The length varies. Sometimes the clip is less than a minute. Sometimes it’s the length of a TV segment, about 8 minutes. But this is not what the TV industry expected when it started talking about "the video Web" a decade ago.
And it has spun out of their control. It has impacted everything — not just politics. It has changed our relationship to the most important medum of our times, video. And it’s often jaw-droppingly funny.
What made this happen was YouTube, which broke the Web’s "TV barrier."
YouTube’s innovation was really quite simple. They traded screen size for resolution. A YouTube window covers a full quarter of your screen, while a standard MPEG window goes just a few inches on a side. They also standardized the use of codes to enable people to either embed or link to videos in a straightforward manner.
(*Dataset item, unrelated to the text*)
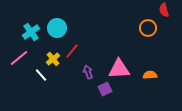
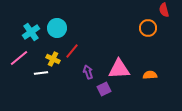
yellow cross: rotated 24 degrees counterclockwise
white line: moved 2 px up; rotated 56 degrees counterclockwise
purple square: moved 1 px left
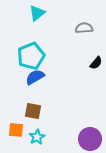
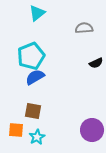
black semicircle: rotated 24 degrees clockwise
purple circle: moved 2 px right, 9 px up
The result was an explosion of creativity, and a brand new Web. Not to mention bringing a whole new term to the mainstream, vlogging.
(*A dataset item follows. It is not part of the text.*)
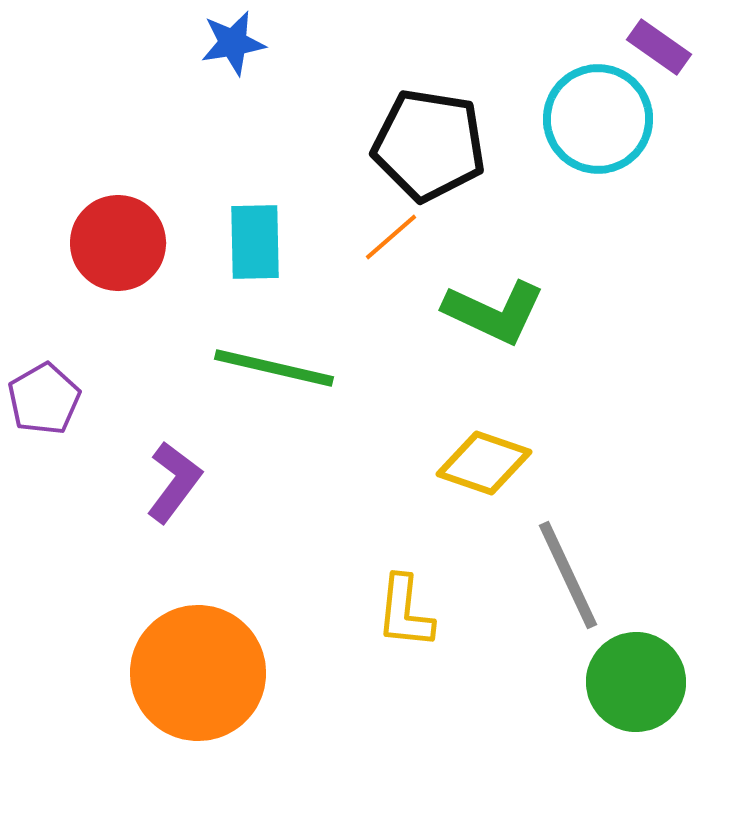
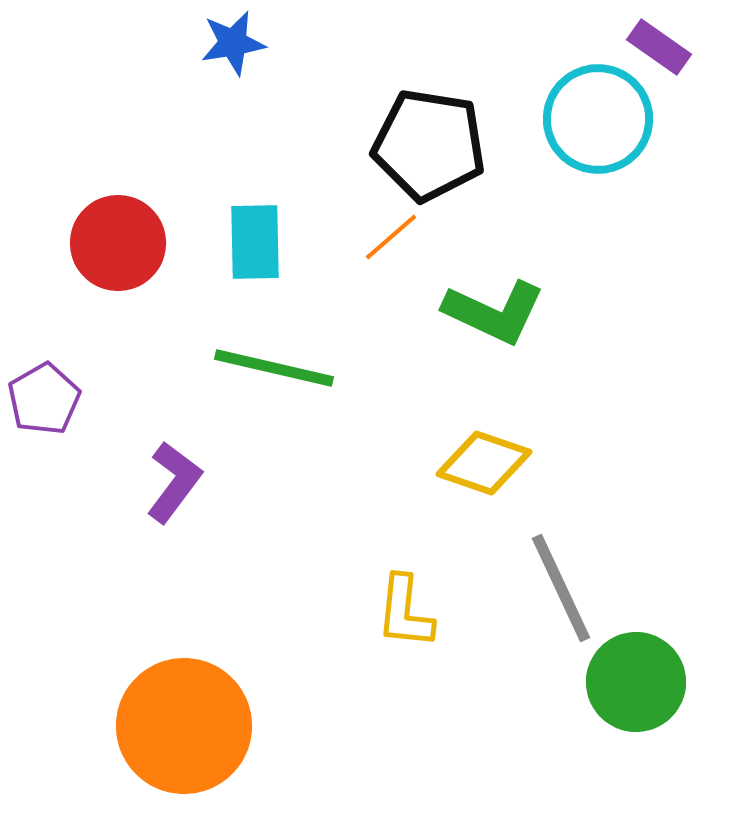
gray line: moved 7 px left, 13 px down
orange circle: moved 14 px left, 53 px down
But the copyright industries are about to change that.
Many media sites, including newspapers like The Washington Post, have recently taken to embedding videos on their pages. These are standard MPEGs. But they have two assets YouTube doesn’t have. First, they have commercials in front of them, hence a business model. More important, they are licensed.
The next step, and we can expect this any day, is going to be spamigation by all sorts of copyright holders. Networks, cable nets, movie outfits, and the music industry. The sites will be trying to force users into seeing clips only where they are, and grab all the ad revenue the clips are capable of delivering.
The RIAA’s aim will be to kill YouTube, which lacks a business model. (The music lawsuits are the most troubling, because they go after the amateurs whose videos gave the site its first kick.)
Before YouTube is sold to anyone, for any amount of money, these legal questions need to be dealt with.
Another important point, which the copyright industries still miss, is the time and bandwidth question.
Copyright holders have always believed that video usage on the Web would be asymmetrical, in regard to both time and bandwidth. That is, people would spend all their bandwidth downloading, and all of their time watching video.
YouTube smashes this thesis. Amateur videos cracked open the market. The power to upload is key. Most YouTube videos are only played a few hundred or a few thousand times, total. And the heaviest YouTube users spend a lot more of their time creating videos — either saving, coding and uploading them (in the case of coypright content) or filming, editing and producing them (in the case of amateur content) — than they do watching them.
This will, I hope, change our view of broadband requirements, and create demand for faster, symmetrical links.